If I told you a Year 9 student received fifty negative referrals last half term, what would you think?
It is a trick question.
I ask this in training sessions and I have seen a pattern in the answers. Many people say the student's behaviour needs looking into. But what if I then told you that all fifty of those negative referrals came from just two of the student's fourteen teachers?
What might we assume now? Perhaps those two teachers are struggling — perhaps they are new or newly qualified? But what if they were experienced, high-performing practitioners? Should we go back to assuming the pupil is the source of the problem?
What if a closer look revealed that the spike in referrals happened in precisely the two subjects the pupil had chosen not to take at GCSE?
Imagine if we were half as good at collecting, analysing and acting upon behaviour data as we are for academic progress data.
One reason we do not collect and analyse behaviour data as robustly as we should is that we do not fully trust it. We worry it is not accurate. But I would suggest that accuracy is not the point. Good data allows us to formulate the questions that help us identify the most sensible next intervention — for a pupil, for a teacher, or for a whole school approach.

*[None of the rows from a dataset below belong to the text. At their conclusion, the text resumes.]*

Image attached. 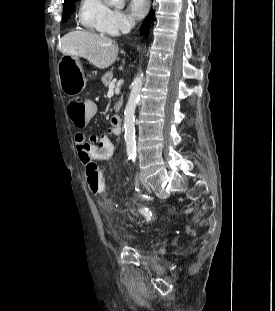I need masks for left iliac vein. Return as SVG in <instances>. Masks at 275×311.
Listing matches in <instances>:
<instances>
[{
    "label": "left iliac vein",
    "mask_w": 275,
    "mask_h": 311,
    "mask_svg": "<svg viewBox=\"0 0 275 311\" xmlns=\"http://www.w3.org/2000/svg\"><path fill=\"white\" fill-rule=\"evenodd\" d=\"M140 181L142 182L143 185H145V181L142 176H140Z\"/></svg>",
    "instance_id": "left-iliac-vein-1"
}]
</instances>
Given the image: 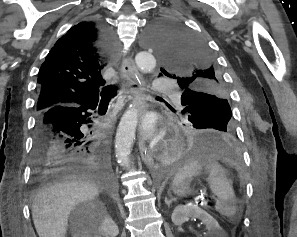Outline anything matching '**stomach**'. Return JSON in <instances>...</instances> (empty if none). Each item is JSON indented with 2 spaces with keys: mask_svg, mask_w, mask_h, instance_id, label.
<instances>
[{
  "mask_svg": "<svg viewBox=\"0 0 297 237\" xmlns=\"http://www.w3.org/2000/svg\"><path fill=\"white\" fill-rule=\"evenodd\" d=\"M171 190L173 193L179 197H183L191 194L192 190L190 188V182L188 180H183L178 184H172Z\"/></svg>",
  "mask_w": 297,
  "mask_h": 237,
  "instance_id": "0dacf381",
  "label": "stomach"
}]
</instances>
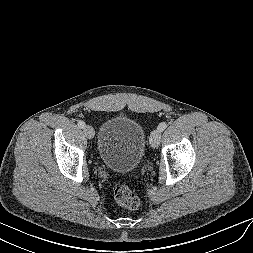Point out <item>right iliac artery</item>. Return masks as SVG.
<instances>
[{
  "label": "right iliac artery",
  "instance_id": "1",
  "mask_svg": "<svg viewBox=\"0 0 253 253\" xmlns=\"http://www.w3.org/2000/svg\"><path fill=\"white\" fill-rule=\"evenodd\" d=\"M78 126L80 127V128H84L85 126H86V124H85V122L84 121H78Z\"/></svg>",
  "mask_w": 253,
  "mask_h": 253
}]
</instances>
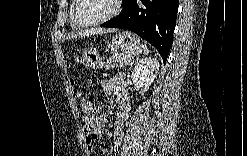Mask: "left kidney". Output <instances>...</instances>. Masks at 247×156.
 <instances>
[{
  "label": "left kidney",
  "mask_w": 247,
  "mask_h": 156,
  "mask_svg": "<svg viewBox=\"0 0 247 156\" xmlns=\"http://www.w3.org/2000/svg\"><path fill=\"white\" fill-rule=\"evenodd\" d=\"M158 69L159 61L154 57L144 58L134 67L131 78L134 84L141 89L142 96L154 82Z\"/></svg>",
  "instance_id": "left-kidney-1"
}]
</instances>
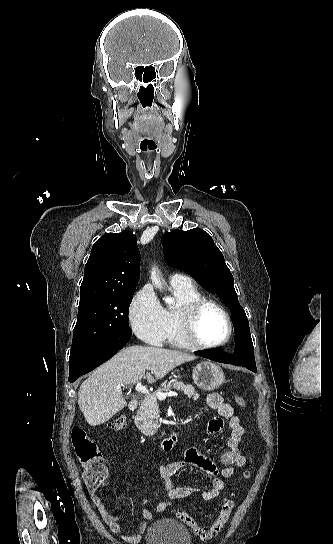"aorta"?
<instances>
[{"mask_svg":"<svg viewBox=\"0 0 333 544\" xmlns=\"http://www.w3.org/2000/svg\"><path fill=\"white\" fill-rule=\"evenodd\" d=\"M152 281L155 282L156 285L158 284V279L155 273H152ZM165 302L171 304L173 302V299L168 297L165 299Z\"/></svg>","mask_w":333,"mask_h":544,"instance_id":"obj_1","label":"aorta"}]
</instances>
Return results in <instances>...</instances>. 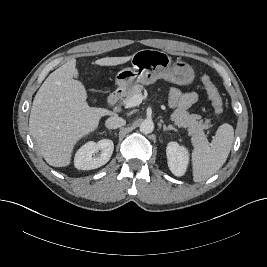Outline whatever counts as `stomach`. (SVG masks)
Returning a JSON list of instances; mask_svg holds the SVG:
<instances>
[{
  "label": "stomach",
  "instance_id": "0dacf381",
  "mask_svg": "<svg viewBox=\"0 0 267 267\" xmlns=\"http://www.w3.org/2000/svg\"><path fill=\"white\" fill-rule=\"evenodd\" d=\"M131 68H125L116 75V83L121 90H130L138 83L149 85L157 79H164L177 85L190 84L194 71L184 61L172 64L171 57L159 50L142 49L131 57Z\"/></svg>",
  "mask_w": 267,
  "mask_h": 267
}]
</instances>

Data points us towards the right questions. The answers require professional judgement. But without the data, we are working in the dark and calling it instinct.
Consider what behaviour data can tell you:
Which pupils are generating the most referrals — and has that changed recently?
Which staff are generating the most referrals — and are there patterns in subject, year group, or time of day?
Which locations in school generate incidents — corridors, the playground, certain classrooms?
Which times — first thing, last thing, after lunch?
None of these questions can be answered from memory or gut feeling with any reliability. They need data. And the data, however imperfect, is your friend — whether it tells the complete truth or not.